Work task: Repeat only the stretch of lines below that runs from the line with "spowodowała jego szybkie niszczenie." through the line with "kaskiem przez załogę. Składał się z zestawu", unaltered.

Materials provided:
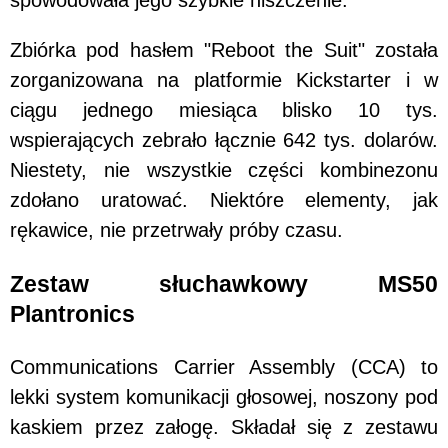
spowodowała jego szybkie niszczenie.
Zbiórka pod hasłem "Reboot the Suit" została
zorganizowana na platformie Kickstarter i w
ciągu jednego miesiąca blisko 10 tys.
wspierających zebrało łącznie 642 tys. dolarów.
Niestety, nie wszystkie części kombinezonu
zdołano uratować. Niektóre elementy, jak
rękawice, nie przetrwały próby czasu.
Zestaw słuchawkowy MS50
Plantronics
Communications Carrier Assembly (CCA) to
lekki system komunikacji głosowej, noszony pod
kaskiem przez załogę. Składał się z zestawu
--
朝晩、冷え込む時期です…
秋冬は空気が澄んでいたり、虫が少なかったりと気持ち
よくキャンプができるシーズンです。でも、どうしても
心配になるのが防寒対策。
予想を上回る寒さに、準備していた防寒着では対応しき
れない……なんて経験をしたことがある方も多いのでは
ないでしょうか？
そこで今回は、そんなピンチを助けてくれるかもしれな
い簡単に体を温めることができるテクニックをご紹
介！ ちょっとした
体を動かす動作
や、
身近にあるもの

Answer box:
spowodowała jego szybkie niszczenie.
Zbiórka pod hasłem "Reboot the Suit" została
zorganizowana na platformie Kickstarter i w
ciągu jednego miesiąca blisko 10 tys.
wspierających zebrało łącznie 642 tys. dolarów.
Niestety, nie wszystkie części kombinezonu
zdołano uratować. Niektóre elementy, jak
rękawice, nie przetrwały próby czasu.
Zestaw słuchawkowy MS50
Plantronics
Communications Carrier Assembly (CCA) to
lekki system komunikacji głosowej, noszony pod
kaskiem przez załogę. Składał się z zestawu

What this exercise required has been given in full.